Decision at Sundown (1957) starring Randolph Scott, John Carroll, Karen Steele, Valerie French directed by Budd Boetticher Movie Review

Decision at Sundown (1957)   3/53/53/53/53/5

Randolph Scott in Decision at Sundown (1967)

Shaking it Up at Sundown

Bart Allison (Randolph Scott) has spent years on the trail of Tate Kimbrough (John Carroll) looking for revenge over something Tate did whilst Bart was away fighting in the war. Along with his pal Sam (Noah Beery Jr.) they ride in to the town of Sundown on the day that Kimbrough is due to wed Lucy Summerton (Karen Steele) and Bart marches in to the ceremony to first put a stop to it and then take up shelter in an old barn. As Bart and Sam find themselves pinned down by Tate and his men the rest of the town have time to reflect on what has happened in their town since Kimbrough and his men arrived as they begin to realise what a bully Kimbrough has been.

I've watched a fair amount of Randolph Scott movies and one thing which I always felt was wrong was that far too often he was cast as the happy good guy, the decent guy with a smile who wins the girl and so on and so forth. You see when Randolph Scott had the opportunity to play it mean and moody he brought a real edge of darkness to a character to the point of being shockingly nasty. That is the stand out aspect of "Decision at Sundown" as Randolph Scott delivers one of his meanest portrayals and is shockingly effective as he never cracks a smile and looks like he would rip your head off if you got on the wrong side of him.

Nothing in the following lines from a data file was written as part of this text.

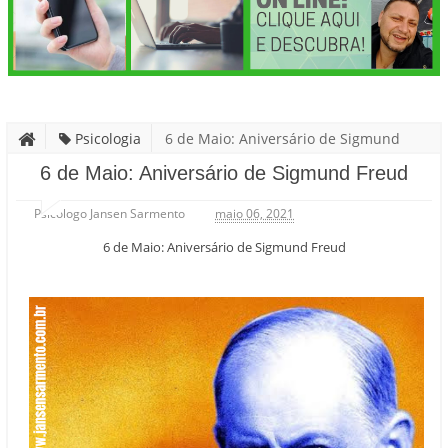
Psicologia
6 de Maio: Aniversário de Sigmund
Freud
6 de Maio: Aniversário de Sigmund Freud
Psicólogo Jansen Sarmento
maio 06, 2021
6 de Maio: Aniversário de Sigmund Freud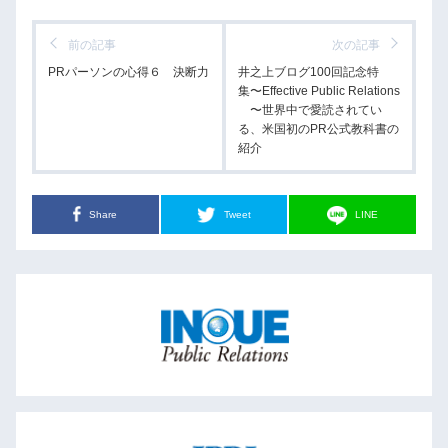
前の記事
次の記事
PRパーソンの心得６ 決断力
井之上ブログ100回記念特
集〜Effective Public Relations
〜世界中で愛読されてい
る、米国初のPR公式教科書の
紹介
Share
Tweet
LINE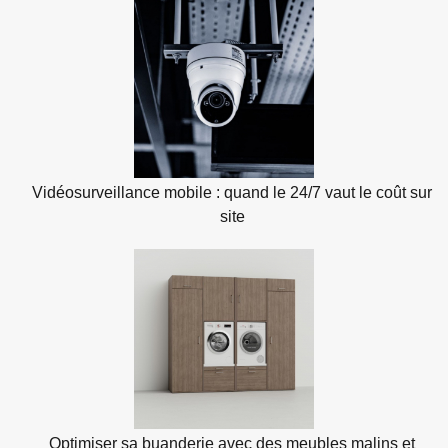
Vidéosurveillance mobile : quand le 24/7 vaut le coût sur
site
Optimiser sa buanderie avec des meubles malins et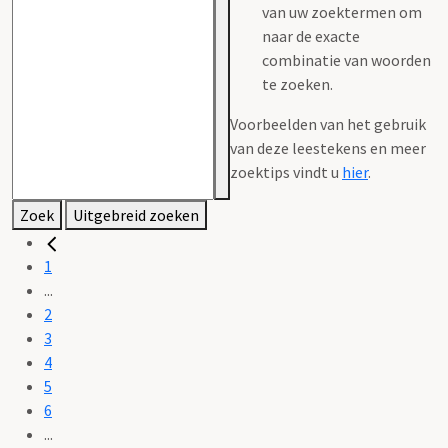
van uw zoektermen om
naar de exacte
combinatie van woorden
te zoeken.
Voorbeelden van het gebruik
van deze leestekens en meer
zoektips vindt u
hier
.
Zoek
Uitgebreid zoeken
1
...
2
3
4
5
6
...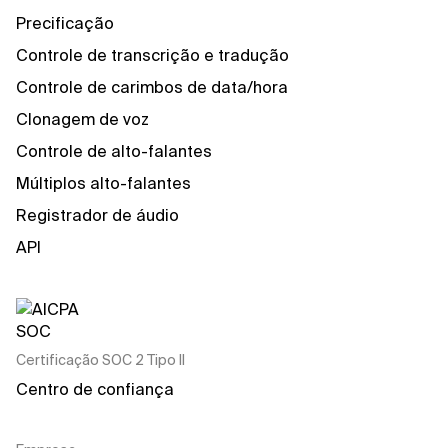
Precificação
Controle de transcrição e tradução
Controle de carimbos de data/hora
Clonagem de voz
Controle de alto-falantes
Múltiplos alto-falantes
Registrador de áudio
API
Certificação SOC 2 Tipo II
Centro de confiança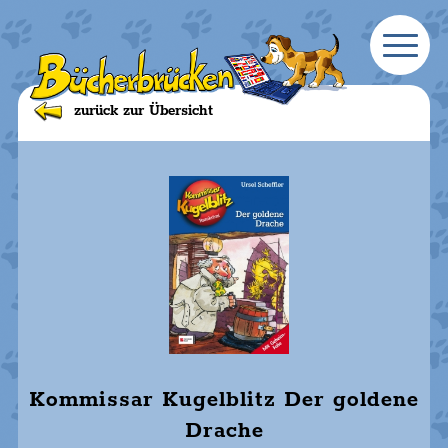
zurück zur Übersicht
Kommissar Kugelblitz Der goldene
Drache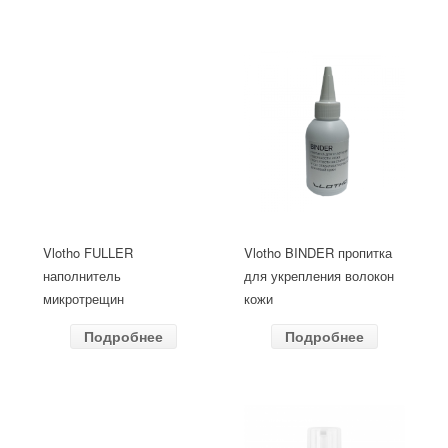
Vlotho FULLER
Vlotho BINDER пропитка
наполнитель
для укрепления волокон
микротрещин
кожи
Подробнее
Подробнее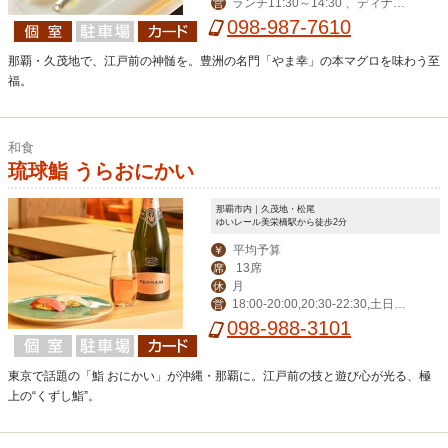
ランチ11:30～14:30 、ディナー1
営
7:00～0:00（LO23:00)
098-987-7610
那覇・久茂地で、江戸前の神髄を。豊洲の名門「やま幸」の本マグロを味わう至
福。
和食
琉球鮨 うらおにかい
那覇市内｜久茂地・松尾
ゆいレール美栄橋駅から徒歩2分
平均予算
￥
13席
席
月
休
18:00-20:00,20:30-22:30,土日祝 1
営
2:00-14:00,18:00-22:30
098-988-3101
東京で話題の「鮨 おにかい」が沖縄・那覇に。江戸前の技と遊び心が光る、極
上の“くずし鮨”。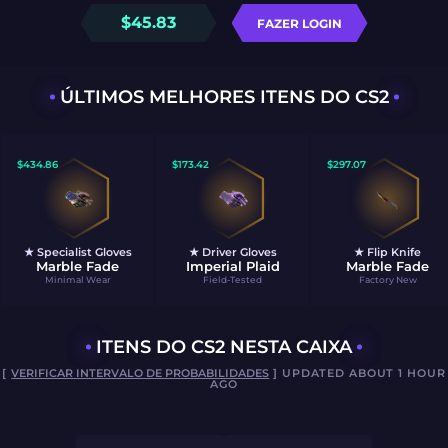
$
45.83
FAZER LOGIN
ÚLTIMOS MELHORES ITENS DO CS2
$
434.86
$
173.42
$
297.07
★ Specialist Gloves
★ Driver Gloves
★ Flip Knife
Marble Fade
Imperial Plaid
Marble Fade
Minimal Wear
Field-Tested
Factory New
ITENS DO CS2 NESTA CAIXA
[
VERIFICAR INTERVALO DE PROBABILIDADES
] UPDATED ABOUT 1 HOUR
AGO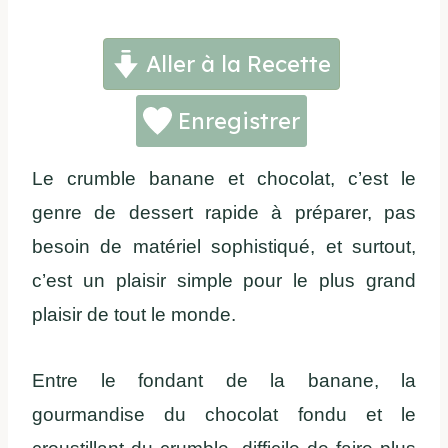
Aller à la Recette
Enregistrer
Le crumble banane et chocolat, c’est le
genre de dessert rapide à préparer, pas
besoin de matériel sophistiqué, et surtout,
c’est un plaisir simple pour le plus grand
plaisir de tout le monde.
Entre le fondant de la banane, la
gourmandise du chocolat fondu et le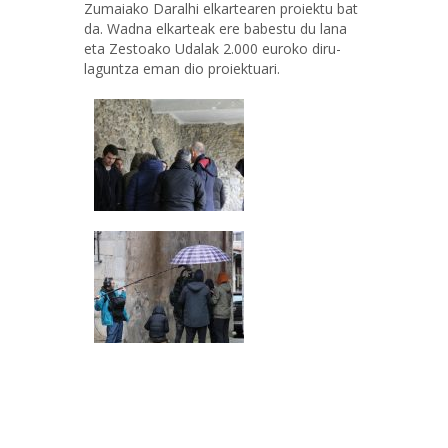
Zumaiako Daralhi elkartearen proiektu bat
da. Wadna elkarteak ere babestu du lana
eta Zestoako Udalak 2.000 euroko diru-
laguntza eman dio proiektuari.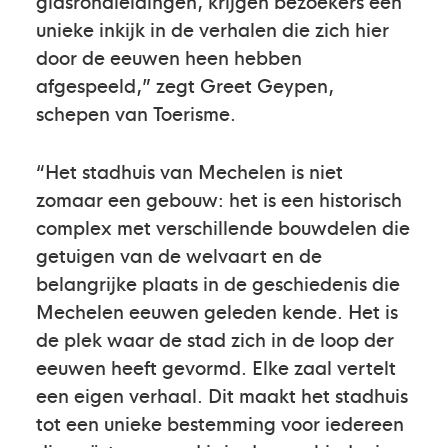
gidsrondleidingen, krijgen bezoekers een
unieke inkijk in de verhalen die zich hier
door de eeuwen heen hebben
afgespeeld,” zegt Greet Geypen,
schepen van Toerisme.
“Het stadhuis van Mechelen is niet
zomaar een gebouw: het is een historisch
complex met verschillende bouwdelen die
getuigen van de welvaart en de
belangrijke plaats in de geschiedenis die
Mechelen eeuwen geleden kende. Het is
de plek waar de stad zich in de loop der
eeuwen heeft gevormd. Elke zaal vertelt
een eigen verhaal. Dit maakt het stadhuis
tot een unieke bestemming voor iedereen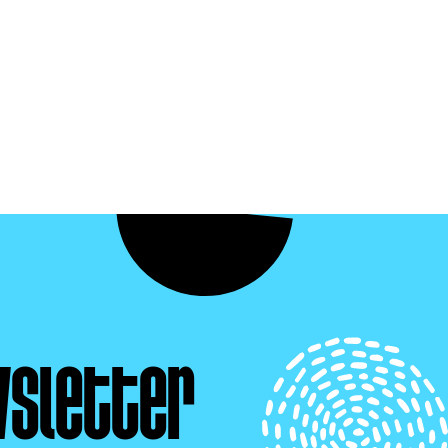
wsletter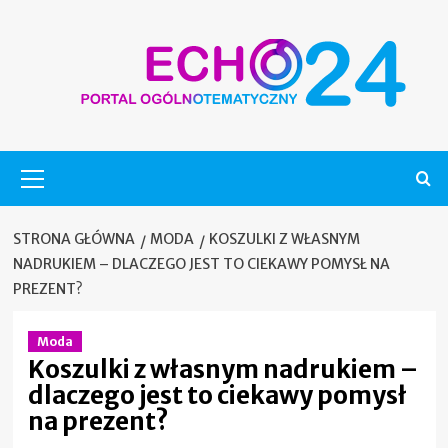
Skip
to
content
Menu
główne
STRONA GŁÓWNA
MODA
KOSZULKI Z WŁASNYM
NADRUKIEM – DLACZEGO JEST TO CIEKAWY POMYSŁ NA
PREZENT?
Moda
Koszulki z własnym nadrukiem –
dlaczego jest to ciekawy pomysł
na prezent?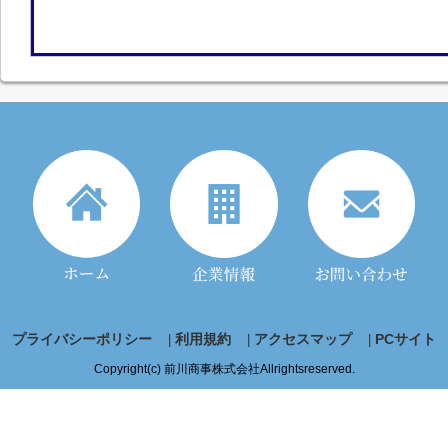
プライバシーポリシー
利用規約
アクセスマップ
PCサイト
Copyright(c) 前川商事株式会社Allrightsreserved.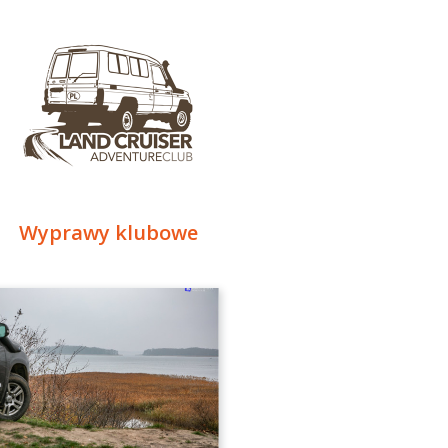
Wyprawy klubowe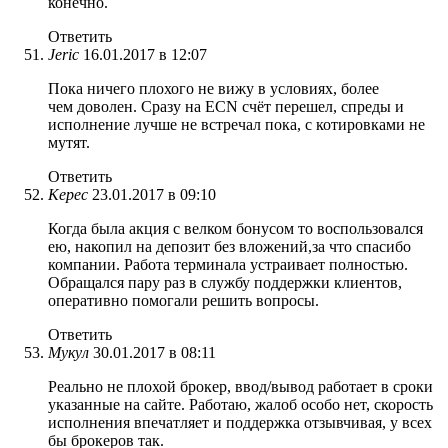
конечно.
Ответить
Jeric
16.01.2017 в 12:07
Пока ничего плохого не вижу в условиях, более
чем доволен. Сразу на ECN счёт перешел, спреды и
исполнение лучше не встречал пока, с котировками не
мутят.
Ответить
Керес
23.01.2017 в 09:10
Когда была акция с велком бонусом то воспользовался
ею, накопил на депозит без вложений,за что спасибо
компании. Работа терминала устраивает полностью.
Обращался пару раз в службу поддержки клиентов,
оперативно помогали решить вопросы.
Ответить
Мукул
30.01.2017 в 08:11
Реально не плохой брокер, ввод/вывод работает в сроки
указанные на сайте. Работаю, жалоб особо нет, скорость
исполнения впечатляет и поддержка отзывчивая, у всех
бы брокеров так.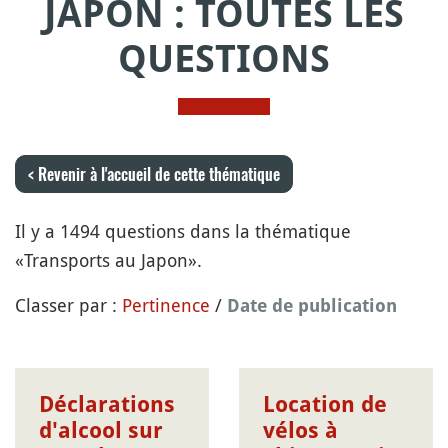
JAPON : TOUTES LES
QUESTIONS
< Revenir à l'accueil de cette thématique
Il y a 1494 questions dans la thématique
«Transports au Japon».
Classer par :
Pertinence
/
Date de publication
Déclarations
Location de
d'alcool sur
vélos à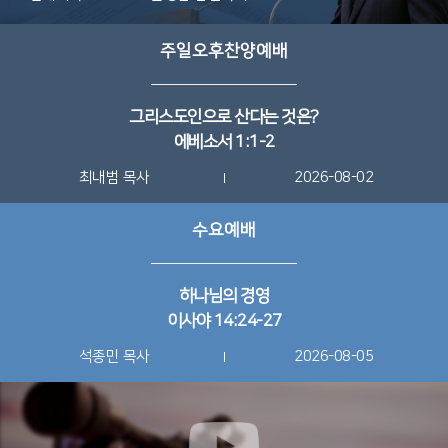
주일오후찬양예배
그리스도인으로 산다는 것은?
에베소서 1:1-2
최내범 목사
2026-08-02
수요예배
하나님의 경영
이사야 14:24-27
석종민 목사
2026-08-05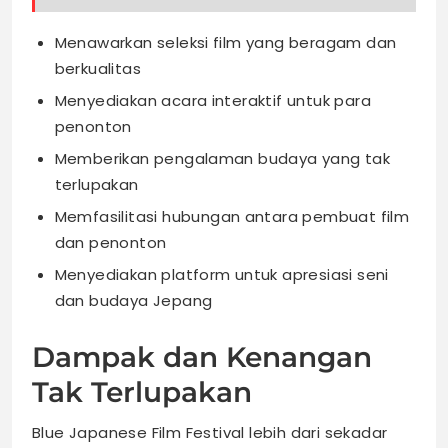
Menawarkan seleksi film yang beragam dan
berkualitas
Menyediakan acara interaktif untuk para
penonton
Memberikan pengalaman budaya yang tak
terlupakan
Memfasilitasi hubungan antara pembuat film
dan penonton
Menyediakan platform untuk apresiasi seni
dan budaya Jepang
Dampak dan Kenangan
Tak Terlupakan
Blue Japanese Film Festival lebih dari sekadar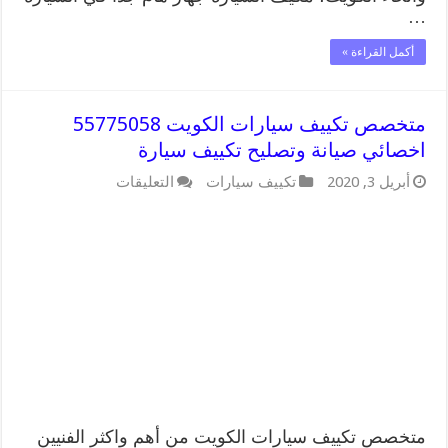
…
أكمل القراءة »
متخصص تكييف سيارات الكويت 55775058
اخصائي صيانة وتصليح تكييف سيارة
على
أبريل 3, 2020
تكييف سيارات
التعليقات
متخصص
تكييف
سيارات
الكويت
55775058
اخصائي
صيانة
وتصليح
تكييف
سيارة
مغلقة
متخصص تكييف سيارات الكويت من أهم واكثر الفنيين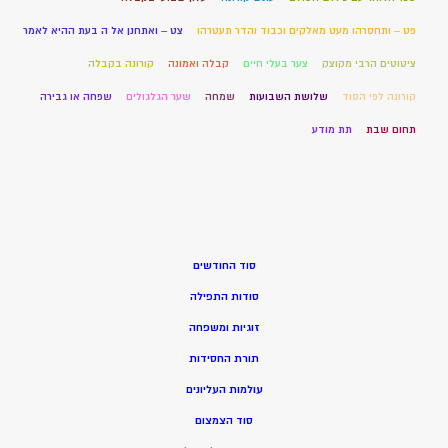
פט – ותחסרהו מעט מאלקים וכבוד והדר תעטרהו
צט – ואתחנן אל ה בעת ההיא לאמר
ציטוטים הרבי מקוצק
צער בעלי חיים
קבלה ואמונה
קורונה בקבלה
קורונה לפי הסוד
שלושת השבועות
שמחה
שער הגלגולים
שפחה או גבירה
תחום שבת
תת מודע
סוד החודשים
סודות התפילה
זוגיות ומשפחה
תורת החסידות
עולמות העליונים
סוד הצמצום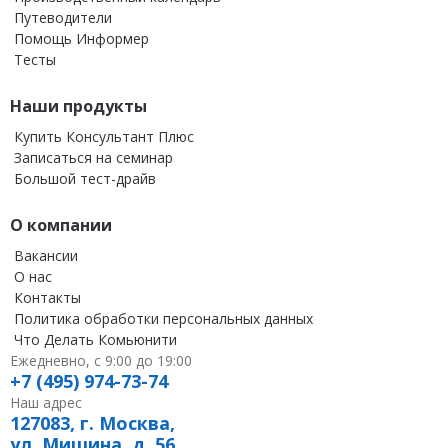
Путеводители
Помощь Информер
Тесты
Наши продукты
Купить Консультант Плюс
Записаться на семинар
Большой тест-драйв
О компании
Вакансии
О нас
Контакты
Политика обработки персональных данных
Что Делать Комьюнити
Ежедневно, с 9:00 до 19:00
+7 (495) 974-73-74
Наш адрес
127083, г. Москва,
ул. Мишина, д. 56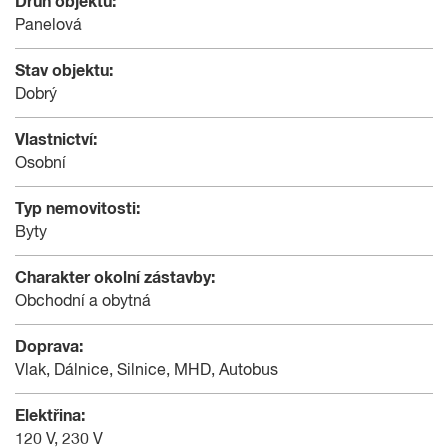
Druh objektu:
Panelová
Stav objektu:
Dobrý
Vlastnictví:
Osobní
Typ nemovitosti:
Byty
Charakter okolní zástavby:
Obchodní a obytná
Doprava:
Vlak, Dálnice, Silnice, MHD, Autobus
Elektřina:
120 V, 230 V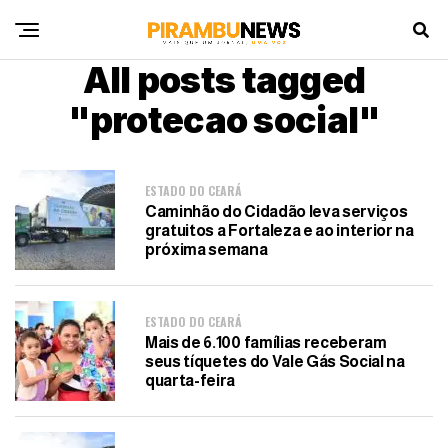
All posts tagged
"protecao social"
ESTADO DO CEARÁ
Caminhão do Cidadão leva serviços
gratuitos a Fortaleza e ao interior na
próxima semana
ESTADO DO CEARÁ
Mais de 6.100 famílias receberam
seus tíquetes do Vale Gás Social na
quarta-feira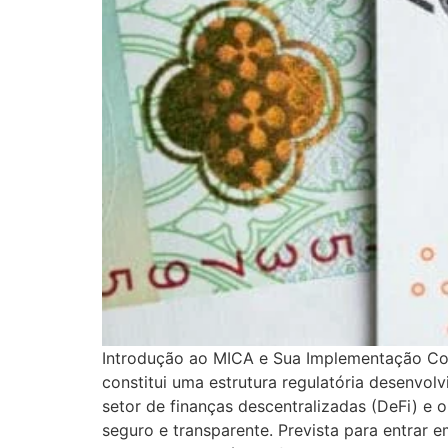
Introdução ao MICA e Sua Implementação Co
constitui uma estrutura regulatória desenvo
setor de finanças descentralizadas (DeFi) e
seguro e transparente. Prevista para entrar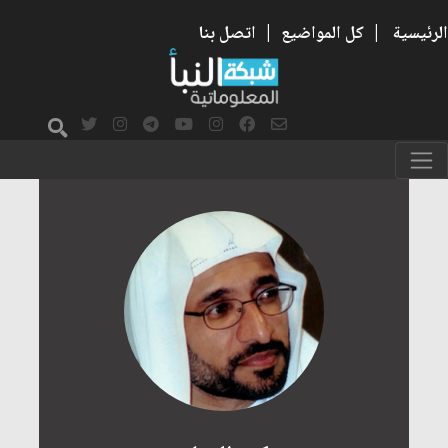
الرئيسية
|
كل المواضيع
|
اتصل بنا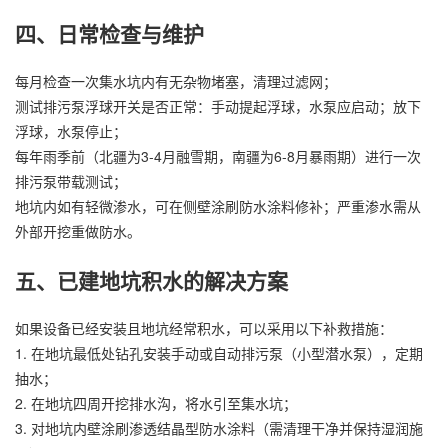
四、日常检查与维护
每月检查一次集水坑内有无杂物堵塞，清理过滤网；
测试排污泵浮球开关是否正常：手动提起浮球，水泵应启动；放下
浮球，水泵停止；
每年雨季前（北疆为3-4月融雪期，南疆为6-8月暴雨期）进行一次
排污泵带载测试；
地坑内如有轻微渗水，可在侧壁涂刷防水涂料修补；严重渗水需从
外部开挖重做防水。
五、已建地坑积水的解决方案
如果设备已经安装且地坑经常积水，可以采用以下补救措施：
1. 在地坑最低处钻孔安装手动或自动排污泵（小型潜水泵），定期
抽水；
2. 在地坑四周开挖排水沟，将水引至集水坑；
3. 对地坑内壁涂刷渗透结晶型防水涂料（需清理干净并保持湿润施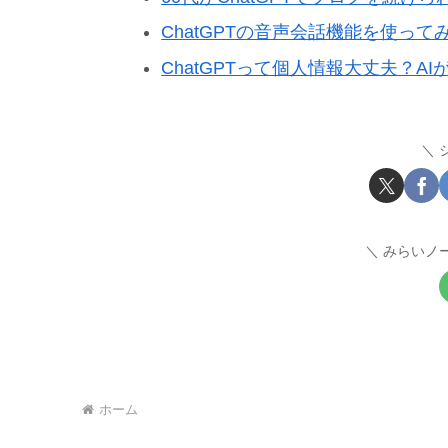
ChatGPTの音声会話機能を使って
ChatGPTって個人情報大丈夫？A
みらいノ
ホーム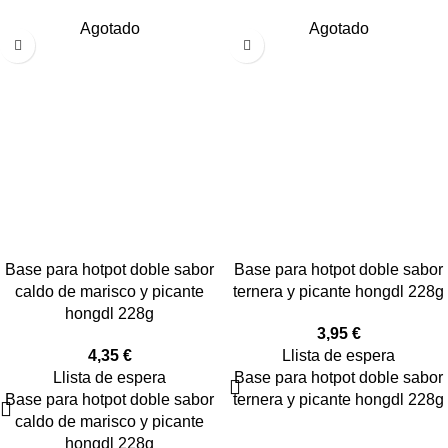
Agotado
Agotado
Base para hotpot doble sabor
Base para hotpot doble sabor
caldo de marisco y picante
ternera y picante hongdl 228g
hongdl 228g
3,95
€
4,35
€
Llista de espera
Llista de espera
Base para hotpot doble sabor
Base para hotpot doble sabor
ternera y picante hongdl 228g
caldo de marisco y picante
hongdl 228g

Once you get past how effective Scott is at playing good guy Bart as mean and moody what you have left is this slowly unravelling of a town where the people don't realise that they have been bullied in to supporting Kimbrough without really knowing it and then waking up to realise how he and his thugs have taken over. It is interesting enough and typically there are some moments of action and drama in there. But "Decision at Sundown" lacks tension as with Bart and Sam waiting out in a barn you expect there to be some sense of impending doom but that never materialises and lets the whole movie down.

What this all boils down to is that "Decision at Sundown" has its plus points which include Randolph Scott getting to play a mean and moody good guy. But considering the set up the lack of tension really lets this down.